Paloma looked her up and down again and sniffed, before saying something in Greek to Aidan. The little girl stopped swinging her legs and leaned around her mother to peer at Holly, her deep-set eyes wide beneath her dark fringe. Holly wondered if she too remembered that they had already met one another.

‘Paloma only found out about you a few weeks ago,' Aidan said now. He still wasn't quite meeting her eyes.

‘Well, tell her that I only found out about
her
a few moments ago,' she snapped, finally finding her voice. ‘And that I don't even know who
she
is, despite everyone else apparently knowing everything about me.' She'd meant that last part to sting him, and it worked. Aidan flinched as if she'd slapped him.

‘I know this is hard for you,' he started, but she held up her hand.

‘You don't know me at all,' she stated. ‘Don't you
dare
presume to know how I'm feeling. Not now, not ever.'

‘Paloma is Dennis' wife,' he told her, ignoring the outburst. ‘And this is their daughter, Maria.'

The little girl, who was apparently her half-sister, braved a smile and Holly felt her anger subside a fraction. It was then that she realised, with an increasingly frantic hammering of her heart, that she had probably seen her dad before too – she'd seen him more than once. She couldn't blame Aidan for the first of those encounters at Porto Limnionas, when Dennis had stared at her across the banks of tables and she'd assumed, ridiculously, that he was checking her out. But the second, when the two men had stood by the fishing boat in Mikro Nissi and watched her, was all on him. Just what the hell had he been playing at?

A doctor appeared just as the silence was becoming uncomfortable and ushered Paloma and Aidan inside, shutting the door behind them and leaving Holly in the putrid green corridor with Maria. For a few seconds, they just looked at each other, and then Maria began to cry. Her sobs were so loud and so heart-wrenching that Holly found herself kneeling down and taking her hands. Maria looked at her beseechingly and sobbed a few jumbled words at her in Greek. Her nose was running and there were two streaks of clean skin where her tears had made a path through the dirt on each of her cheeks. At a loss as to how to tell her that everything would be okay, Holly merely reached up and stroked the wet hair off her
half-sister's face. She had the same dark, slightly almond-shaped eyes as Holly.

Despite the fact that they were total strangers, Maria clutched Holly against her as if she was the most precious person in the world, and Holly hugged her right back just as tight. For a few minutes, as she knelt there on the cold floor, Holly stopped worrying about what was to come next. All that mattered was Maria, her very own sister. Now that she had her, Holly felt as if she was invincible. She was not alone in the world after all, and the realisation was both startling and magical. It was as if she'd made a wish and had it granted, without even knowing that she'd made one in the first place.

‘Holly?'

It was Aidan, his touch gentle on her shoulder.

‘Dennis is stable and you can see him if you want to.'

Maria had finally stopped crying, but Holly took her time disentangling herself from the little girl's clinging arms.

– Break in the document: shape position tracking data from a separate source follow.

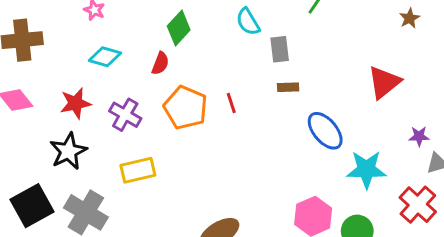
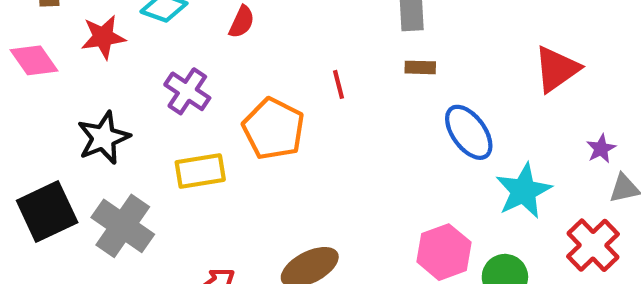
red star: (75, 103) -> (103, 37), moved
orange pentagon: (186, 108) -> (274, 129), moved
purple star: (419, 136) -> (601, 149), turned -30
cyan star: (366, 170) -> (524, 191), turned -30

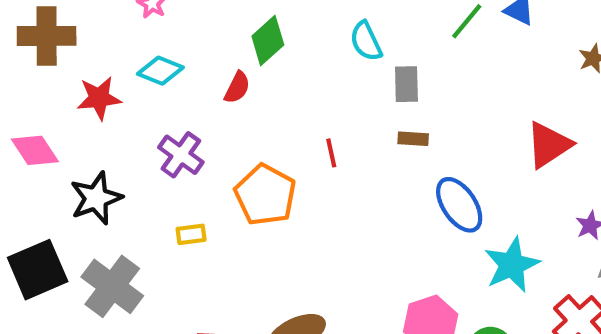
pink diamond: (34, 60) -> (35, 150), moved
yellow rectangle: (200, 171) -> (191, 234), size x0.6

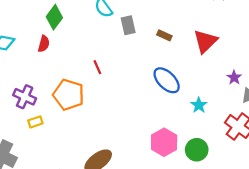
brown rectangle: (413, 139) -> (164, 35), moved, turned 32
purple cross: (181, 155) -> (25, 97), moved
cyan star: (512, 265) -> (199, 105), size x0.6

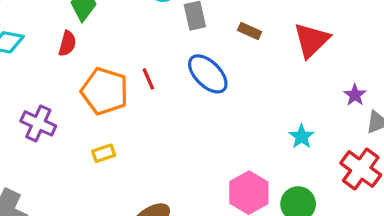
blue ellipse: (167, 80) -> (208, 74), moved
orange pentagon: (69, 95) -> (105, 91), moved
yellow rectangle: (35, 122) -> (104, 153), moved

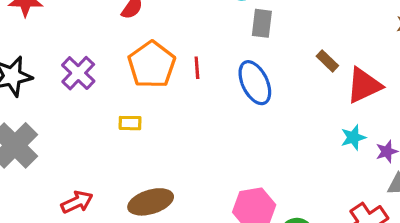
brown rectangle: (250, 31) -> (327, 61), moved
cyan star: (301, 137) -> (353, 137), moved

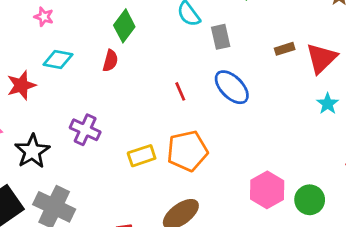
brown rectangle: (327, 61) -> (285, 49), turned -42
orange pentagon: (152, 65) -> (187, 151), moved, turned -30
yellow rectangle: (130, 123) -> (142, 156), size x1.4

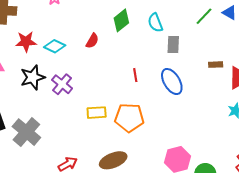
green diamond: (124, 26) -> (121, 20), moved
cyan diamond: (58, 60) -> (55, 46), moved
black star: (32, 151) -> (33, 77), moved

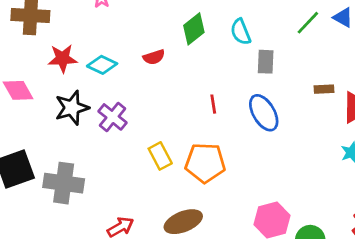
red semicircle: (92, 41) -> (154, 57), turned 42
yellow rectangle: (97, 113) -> (160, 156), turned 66
gray cross: (26, 132) -> (64, 183), turned -32

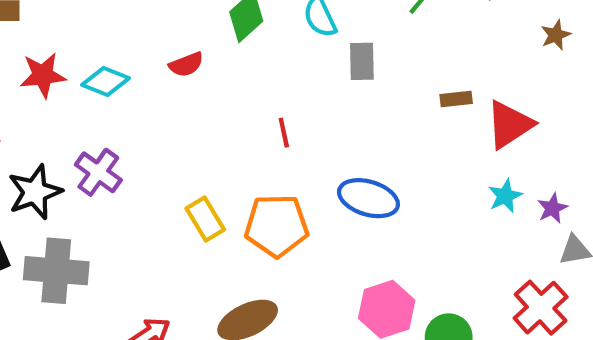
black star: (72, 108) -> (35, 192), moved
blue ellipse: (264, 113) -> (368, 198), moved, turned -39
purple cross: (113, 117) -> (98, 172), moved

Aidan's eyes were shining and he looked to Holly as if he'd aged five years in the last half an hour. His freckly skin bore a grey tinge and his shoulders were uncharacteristically hunched.

‘You look wretched,' she told him matter-of-factly, giving Maria's little hand a final squeeze before letting it drop. Paloma had joined them and was staring unashamedly at Holly again, her blatant curiosity as clear as the cloudless sky outside.

‘Shall we get this over with then?' Holly said, addressing both of them.

‘Are you sure you're ready?' Aidan asked.

Was he insane?

‘No. I'm not sure,' she replied, growing angry again. ‘But given as how you stormed into my house and ordered me down here, I don't think I have a choice in the matter now, do I?'

He nodded, looking sheepish. Holly sneaked a last look down at Maria, and then followed Aidan into the room and towards the figure under the blankets.